Daughters of Time by Mary Hoffman (editor)
|Daughters of Time by Mary Hoffman (editor)|
|Category: Confident Readers|
|Reviewer: Robert James|
|Summary: Interesting collection of stories about thirteen remarkable women can be repetitive at times but features some real gems. Definitely worth a look; there's sure to be a few that you love!|
|Buy? Yes||Borrow? Yes|
|Pages: 352||Date: March 2014|
|Publisher: Templar Books|
|External links: Author's website|
This is an anthology aimed at tweens and younger teens on the subject of some of history's most remarkable women. It's an interesting idea, particularly as the usual suspects are perhaps avoided. No Elizabeth I, Mary Queen of Scots, Victoria, or Florence Nightingale. Instead we get Boudica, Mary Seacole, Aphra Behn and Julian of Norwich, amongst others. It doesn't altogether work for me but there are enough strong stories to make it well worth a look.
My main problem with the collection is that there's a lot of fairly similar stories here - young girl meets older woman who imparts her wisdom, leaving the young girl thinking for the first time of doing something special with her life. That's not to say there's anything wrong with that as a plot for a short story, but it's a reasonable description of about half of these ones and gets repetitive.
Having said that, it does at least allow Anne Rooney's The Colours of the Day, a story about Amy Johnson which initially seems to be another of this type before taking a markedly different turn, to stand out. Rooney's contribution is one of the only three that I'd describe as a must-read, along with Celia Rees's tale of a young girl meeting Emily Davison on the train to Epsom on the day of that fateful Derby and Leslie Wilson's story of a girl protesting on Greenham Common while coming to terms with her own personal issues. (Coincidentally, since it's in chronological order, these three close the anthology - it's definitely a case of ending on a high note.)
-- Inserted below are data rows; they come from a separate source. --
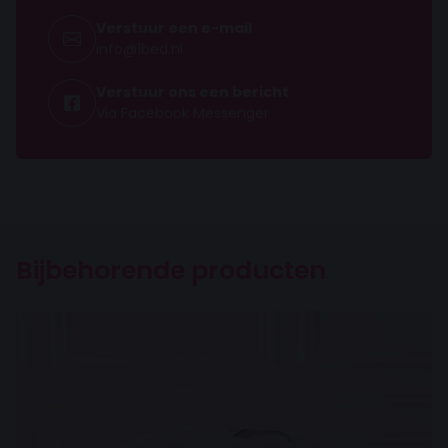
Comfortzones
7-zone
Verstuur een e-mail
info@1bed.nl
Matras hoogte
18 cm
Verstuur ons een bericht
Via Facebook Messenger
Maximaal gewicht
130 kilo
Schimmelwerend
Soort veren
Bijbehorende producten
Pocketvering
Aantal veren
300
Poten
Andere poten mogelijk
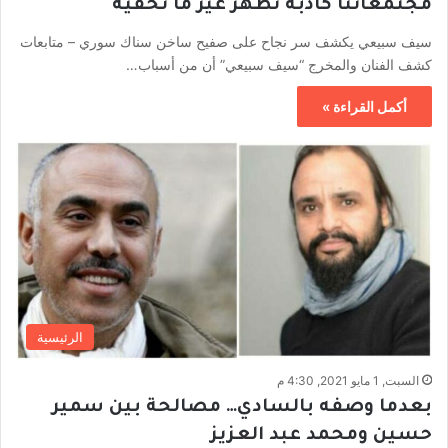
مجتمعاتنا كاذبة تُظهر غير ما تخفيه
سيف سبيعي يكشف سر نجاح على صفيح ساخن سناك سوري – متابعات
كشف الفنان والمخرج “سيف سبيعي” أن من أسباب…
أكمل القراءة »
الرئيسية
السبت, 1 مايو 2021, 4:30 م
بعدما وصفه بالسادي… مصالحة بين سمير
حسين ومحمد عبد العزيز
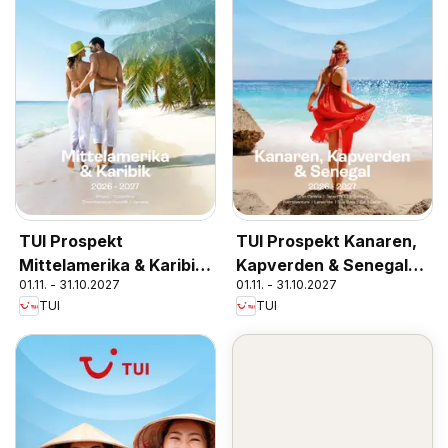
TUI Prospekt
TUI Prospekt Kanaren,
Mittelamerika & Karibik
Kapverden & Senegal
01.11. - 31.10.2027
01.11. - 31.10.2027
2026/27
2026/27
TUI
TUI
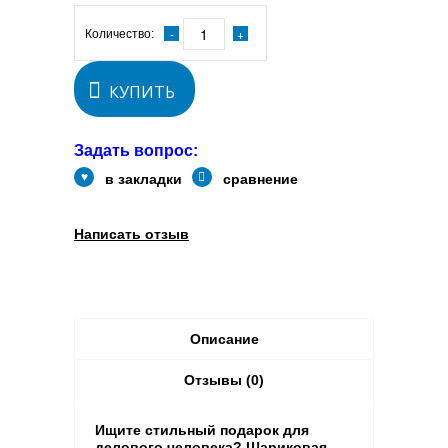
Количество:
КУПИТЬ
Задать вопрос:
в закладки
сравнение
Написать отзыв
Описание
Отзывы (0)
Ищите стильный подарок для
делового человека? Шариковая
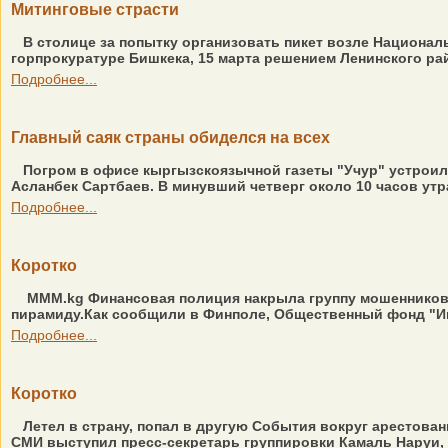
Митинговые страсти
В столице за попытку организовать пикет возле Национа
горпрокуратуре Бишкека, 15 марта решением Ленинского ра
Подробнее...
Главный саяк страны обиделся на всех
Погром в офисе кыргызскоязычной газеты "Учур" устрои
Асланбек Сартбаев. В минувший четверг около 10 часов утра
Подробнее...
Коротко
МММ.kg Финансовая полиция накрыла группу мошенников 
пирамиду.Как сообщили в Финполе, Общественный фонд "Ин
Подробнее...
Коротко
Летел в страну, попал в другую События вокруг арестова
СМИ выступил пресс-секретарь группировки Камаль Наруи,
Of the rest, Mary Hoffman's Learn To Die, with a man who used to teach Lady Jane Grey thinking back about his former pupil, stands out, capturing Lady Jane really well and is immensely moving considering how short it is. The best of the ones following the theme mentioned in my first paragraph are Katherine Langrish's All Shall Be Well about Lady Julian, who retired from the world to live in a small cell and become what Langrish describes as rather like the medieval version of a psychiatrist - a fascinating character - and Marie-Louise Jensen's A Night at the Theatre, about actress and former spy Aphra Behn, which really brings the 17th century to life well. None of the other stories are bad, but they didn't stand out for me much.
In addition to the stories themselves, there are facts about each of the women being written about, and the authors contribute a page or so on why they chose that particular person. All of these are interesting to read and add to the book's appeal.
Overall, I think there's enough of a variety in these 13 stories to make this worth recommending - if nothing else it's sure to introduce you to some new authors! I was already a fan of Marie-Louise Jensen and Celia Rees but it's definitely bumped Hoffman, Langrish, Wilson and Rooney up my 'to read' list.
As mentioned, I'm a fan of Marie-Louise Jensen's so would definitely recommend her Smuggler's Kiss, while another brilliant book from an author featured here is The Fool's Girl by Celia Rees. While I've somehow not read anything by Katherine Langrish her excellent story here makes me want to track something down and Jill's review of Dark Angels suggests it's not going to disappoint!